The base-line survival function associated with a failure time \(t_{(i)}\,\!\) , is estimated as
\(exp(-\hat H(t_{(i)}))\) ,
where \(\hat H(t_{(i)})=\sum_{t(j)\leq t(i)}(\frac{d_i}{\sum_{l\in R(t_{(j)})}\exp (z_l^T\hat \beta +\omega _l)})\)
and \(d_i\,\!\) is the number of failures at time \(t_{(i)}\,\!\) . The residual of the lth observation is computed as:
\[r(t_l)=\hat H(t_l)\exp (-z_l^T\hat \beta +\omega _l)\]
where \(\hat H(t_l)=\hat H(t_{(i)}),t_{(i)}\leq t_l<t_{(i+1)}\) .

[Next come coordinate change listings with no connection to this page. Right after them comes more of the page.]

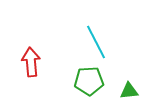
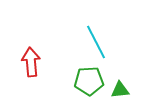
green triangle: moved 9 px left, 1 px up
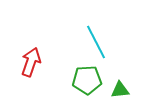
red arrow: rotated 24 degrees clockwise
green pentagon: moved 2 px left, 1 px up
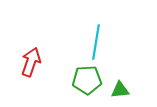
cyan line: rotated 36 degrees clockwise
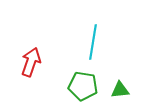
cyan line: moved 3 px left
green pentagon: moved 4 px left, 6 px down; rotated 12 degrees clockwise
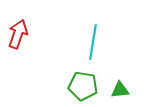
red arrow: moved 13 px left, 28 px up
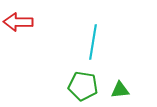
red arrow: moved 12 px up; rotated 108 degrees counterclockwise
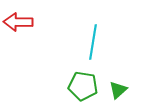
green triangle: moved 2 px left; rotated 36 degrees counterclockwise
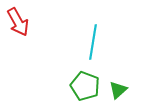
red arrow: rotated 120 degrees counterclockwise
green pentagon: moved 2 px right; rotated 12 degrees clockwise
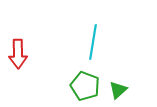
red arrow: moved 32 px down; rotated 28 degrees clockwise
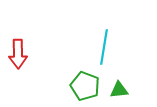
cyan line: moved 11 px right, 5 px down
green triangle: moved 1 px right; rotated 36 degrees clockwise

The deviance is defined as \(-2^*\,\!\) (logarithm of marginal likelihood). There are two ways to test whether individual covariates are significant: the differences between the deviances of nested models can be compared with appropriate \(\chi ^2\,\!\)-distribution; or, the asymptotic normality of the parameter estimates can be used to form z-test by dividing the estimates by their standard errors or the score function for the model under the null hypothesis can be used to form z-test.